Scoff all you want, but know this: Like Birkenstocks, steakhouses have remarkable staying power. While you can (and should) cook good steak yourself, chances are you aren't chummy with a good cattle purveyor or have a commercial broiler at home. That's where steakhouses come in: They can transcend your need for a revelatory experience, provided the experiences are good enough to justify the cost of a tasting menu.
That's where I come in. Over the past three weeks, I visited several local steakhouses and tested classic cuts such as rib-eye and New York strip steaks, where available. My arteries swelled a little, but I lived to tell the tale.
Some caveats: Chain steakhouses were excluded from our list, and we didn't visit every steakhouse in the metro area.
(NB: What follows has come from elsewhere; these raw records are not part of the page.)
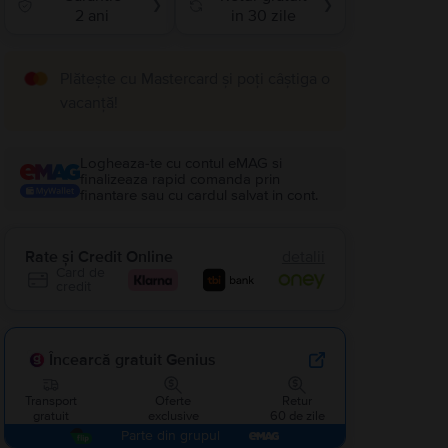
❯
❯
2 ani
in 30 zile
Plătește cu Mastercard și poți câștiga o
vacanță!
Logheaza-te cu contul eMAG si
finalizeaza rapid comanda prin
finantare sau cu cardul salvat in cont.
Rate și Credit Online
detalii
Card de
credit
Încearcă gratuit Genius
Transport
Oferte
Retur
gratuit
exclusive
60 de zile
Parte din grupul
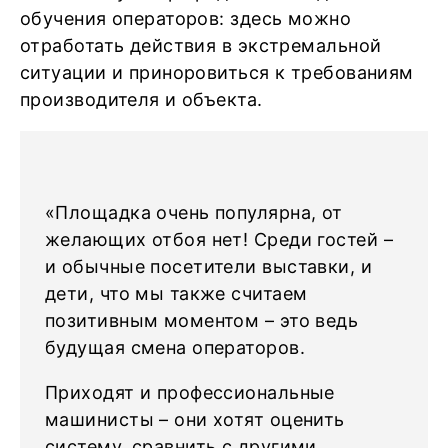
обучения операторов: здесь можно
отработать действия в экстремальной
ситуации и приноровиться к требованиям
производителя и объекта.
«Площадка очень популярна, от
желающих отбоя нет! Среди гостей –
и обычные посетители выставки, и
дети, что мы также считаем
позитивным моментом – это ведь
будущая смена операторов.
Приходят и профессиональные
машинисты – они хотят оценить
систему, сравнить с другими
But if you're looking for a break from the grill or a place to treat yourself — or dad for Father's Day — here are eight (ranked) options.
8. Baldamar
What to build in the middle of a parking lot, where an AMC movie theater, Chipotle and Williams-Sonoma beckon?
A steakhouse, but make it fancy: Design it like an airline lounge with high ceilings, glossy lighting and sleek, rounded edges.
"Welcome to Baldamar," a hostess coos, before parading us through a dining room filled with patrons dressed like Disneyland visitors breaking for lunch. Such are the travails of building a shopping-mall steakhouse.
Baldamar looks better than it needs to be, and the servers play their role well, strutting around in leather aprons. It all looks promising.
Until it isn't. Both steaks — New York strip ($53, 14 oz.) and rib-eye ($58, 18 oz.) — are sloppily cooked, as if the cooks had fun playing Tetris on the grill. That may explain why some parts are gray and mealy while others are done to the correct temperature. One corner of the steak has some semblance of a crust.